* What is being asked *
Search the entries for the word "enligt". Copy each line in which it is found.

* Records from a dataset *
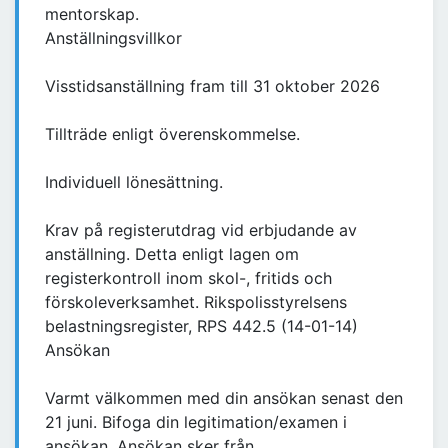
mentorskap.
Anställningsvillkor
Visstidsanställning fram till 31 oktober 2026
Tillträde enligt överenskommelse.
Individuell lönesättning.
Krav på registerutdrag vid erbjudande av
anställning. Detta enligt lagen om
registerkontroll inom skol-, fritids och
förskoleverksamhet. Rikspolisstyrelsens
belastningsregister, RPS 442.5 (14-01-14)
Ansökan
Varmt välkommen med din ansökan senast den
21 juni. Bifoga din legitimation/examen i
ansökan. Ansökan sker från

* Answer space *
Tillträde enligt överenskommelse.
anställning. Detta enligt lagen om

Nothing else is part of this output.